Watch Son-Rise: A Miracle of Love
- 1 hr 39 min
Son-Rise: A Miracle of Love is a touching movie from 1979 that tells the story of a young couple, Barry and Suzie Kaufman, who are struggling to raise their son, Raun. Raun is autistic and has many challenges in connecting with the world around him. The movie is based on the true story of Barry and Suzie Kaufman, who pioneered an innovative therapy for autism that came to be known as the Son-Rise program.
The movie opens with Raun's birth and the couple's joy and hope for their future. However, as Raun grows older, it becomes clear that something is not right. Raun doesn't make eye contact, doesn't respond to his name, and seems lost in his own world. The doctors tell Barry and Suzie that their son has autism and that there is little hope for improvement. The couple is devastated but refuses to give up on their son. They are determined to find a way to reach him and help him connect with the world around him.
Barry and Suzie are introduced to a group of unconventional therapists who believe that they can help Raun. They organize a retreat where the family can work with the therapists, and the Son-Rise program is born. The program is based on the idea that autism is a communication problem and that the child can be taught to reach out and connect with the world. The therapy involves intensive one-on-one interaction with the child, where the therapist follows the child's lead and enters his or her world, gradually introducing elements from the outside world.
The movie follows the evolution of the Son-Rise program, as Barry and Suzie work tirelessly to connect with Raun and help him make progress. The program is not without its setbacks, and the family faces many challenges along the way. There are moments of frustration, doubt, and despair, but through it all, the family remains determined and hopeful.
One of the strengths of the movie is the way it shows autism from the perspective of the child. The audience is invited to see the world through Raun's eyes, and we get a glimpse of what it might feel like to be trapped in a world where communication is difficult. The movie does an excellent job of portraying the struggles and frustrations that Raun and his family face, and it shows how the Son-Rise program provides a way out.

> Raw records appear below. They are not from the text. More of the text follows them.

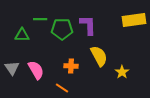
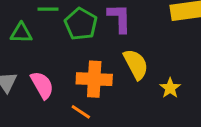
green pentagon: (62, 29) -> (81, 24), turned 30
orange cross: (71, 66) -> (94, 79), size x1.6

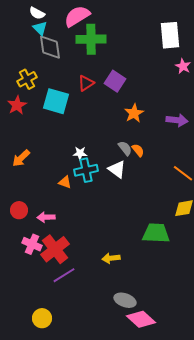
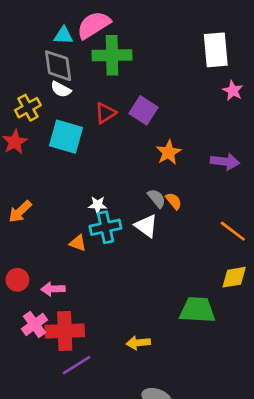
white semicircle: (37, 13) -> (61, 89), moved
cyan triangle: (40, 28) -> (63, 35), moved, turned -42
pink cross: (32, 244) -> (34, 324), turned 30
red cross: (55, 249) -> (65, 331), turned 36

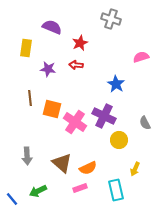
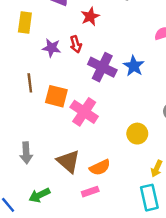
red arrow: (76, 65) -> (76, 44), moved, turned -112
purple cross: (104, 116) -> (102, 67), moved
cyan rectangle: (116, 190) -> (149, 198), moved

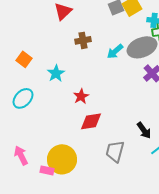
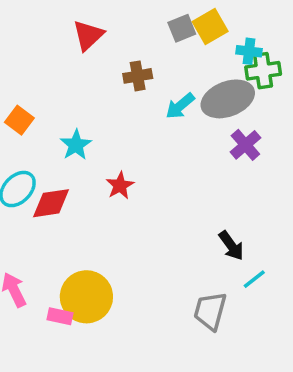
brown cross: (83, 40) -> (138, 76), moved
red diamond: (91, 121) -> (51, 203), moved
gray trapezoid: (115, 151) -> (210, 311), moved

The acting in the movie is superb, with James Farentino and Kathryn Harrold delivering powerful performances as Barry and Suzie. They convey the anguish and frustration of parents who are trying to help their child, as well as the moments of joy and hope that come with progress. Stephen Elliott is also excellent as the unconventional therapist who leads the Son-Rise program.
The movie is beautifully shot, with scenes of the family working together against a breathtaking backdrop of rolling hills and beautiful countryside. The cinematography captures the beauty of the natural world, as well as the intimacy of the family's interactions. The music is also superb, with a haunting score that underscores the emotional depth of the story.
Overall, Son-Rise: A Miracle of Love is a beautiful and inspiring movie that tells a captivating story of love, perseverance, and hope. It shows how a family's determination and willingness to try new things can bring about profound changes in the life of a child with autism. The movie is a testament to the power of human connection and the resilience of the human spirit. It is a must-see for anyone who wants to gain a deeper understanding of autism and the challenges that families face in dealing with this condition.
Son-Rise: A Miracle of Love is a 1979 drama with a runtime of 1 hour and 39 minutes. It has received mostly positive reviews from critics and viewers, who have given it an IMDb score of 7.2.